En mi época de «consultor corporativo», todo el mundo se cogía vacaciones en agosto. Alguno las adelantaba una o dos semanas en julio, y alguno las dejaba para irse la primera quincena de septiembre… pero vamos, en general estaban muy concentradas. Se daba por hecho que los clientes (en general) se iban en agosto, por lo que era el mes que nosotros también aprovechábamos (o nos hacían aprovechar, ya me entendéis).
Sin embargo, en este proyecto todo se ha complicado. Para empezar, este cliente no cierra en agosto, ni mucho menos. Por lo tanto, ni en las operaciones ni en los servicios centrales hay ningún incentivo para concentrar las vacaciones en agosto. De hecho, se organizan para irse unos antes, otros después, solapándose más o menos para dejar cubiertas las responsabilidades (insisto en el «más o menos»; el que se queda «de guardia» puede apagar los fuegos de sus compañeros ausentes, pero siempre de forma reactiva… y eso en el mejor de los casos). Total, que algunos empezaron con las vacaciones en junio, y otros terminarán bien entrado octubre. Y alguno se guardará alguna semanita para más adelante.
El problema lo tengo yo, el del «proyecto transversal». Avanzar durante estas semanas ha sido complicado. No es ya que algunas cosas concretas se queden casi paradas durante las tres o cuatro semanas que su responsable se va. Es que cuando intentas coordinar asuntos que afectan a varios departamentos, resulta que cuando no falta uno falta el otro. Y cuando el uno se incorpora, es el otro el que «yo ya la semana que viene me voy». Y todo se enfanga, se ralentiza… y aquí seguimos.
Ah, si alguien se pregunta por mis vacaciones… se limitaron a una semana (que incluía un festivo; o sea, cuatro días en realidad). Pero con el patio como está, no es algo de lo que uno se pueda quejar.
Consultor de trinchera
Abandonadito que tengo el blog. Y muchas otras cosas. En los últimos tiempos he dado en implicarme en un proyecto de consultoría bastante absorbente… y en esas ando. Y es que a mi edad (ya van para 12 años de vida profesional) estoy descubriendo un «nuevo» mundo para mí: la consultoría de trinchera.

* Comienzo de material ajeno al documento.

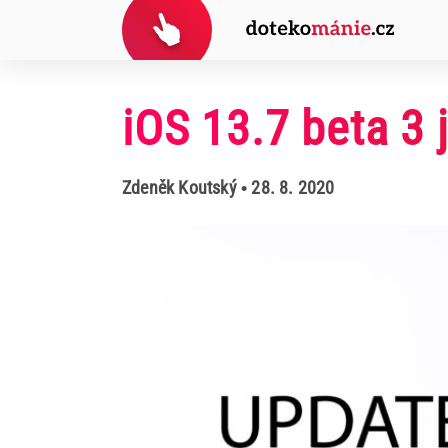
iOS 13.7 beta 3 
Zdeněk Koutský
• 28. 8. 2020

Efectivamente, en mi primera etapa como consultor «de negocio», o «de organización», o «de estrategia», o de «recursos humanos» (dependiendo del momento), la inmensa mayoría de mis proyectos eran más de «consultoría de salón». Algunos con más trabajo de campo, otros con menos… pero en general todos acababan con un informe final, un bonito powerpoint al que perdías de vista. Rara vez llegabas a saber si tus conclusiones, tus propuestas, tus ideas… llegaban a implantarse, o si se iban directamente a una estantería a coger polvo. Durante un tiempo eso fue para mí una fuente de frustración; ¿para qué tanto esfuerzo, para qué tanto remar, para qué tanta paja mental… si al final no acababas de ver el impacto de lo que estabas haciendo?

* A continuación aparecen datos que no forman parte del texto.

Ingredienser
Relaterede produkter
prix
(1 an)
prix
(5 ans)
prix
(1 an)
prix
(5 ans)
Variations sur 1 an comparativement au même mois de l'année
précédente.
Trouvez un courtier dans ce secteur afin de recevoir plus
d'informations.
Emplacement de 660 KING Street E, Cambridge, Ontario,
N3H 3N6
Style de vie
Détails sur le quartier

Sin embargo, en esta ocasión me he metido (además, de una forma bastante poco ortodoxa; fui allí para echar una mano con un tema puntual y he acabado implicándome a un nivel tremendamente operativo… pero eso es otra historia) «de hoz y coz». Es decir, yendo mucho más allá de los powerpoints (que también los hay, de vez en cuando), y trabajando para una implantación real, incrustado entre las «tropas» del cliente, coordinando temas de sistemas, de administración, de operaciones… lidiando con resistencias organizativas, con conflictos políticos… en fin, que no me aburro.
¿Y qué me parece todo esto? Pues la verdad, depende del rato. Hay momentos en los que estás desbordado, en los que hay elementos que escapan de tu control, en que las cosas se tuercen… y piensas en lo bien que vivías cuando estabas tranquilo con tu powerpoint, y que quién te habrá mandado bajar al barro. Y hay otros momentos en los que, en el fragor de la batalla, consigues dominar los elementos y sientes que estás haciendo avanzar el barco en la dirección adecuada, que tu aportación está teniendo un impacto real en la organización más allá de haber juntado cuatro letras en un documento. Y eso es satisfactorio.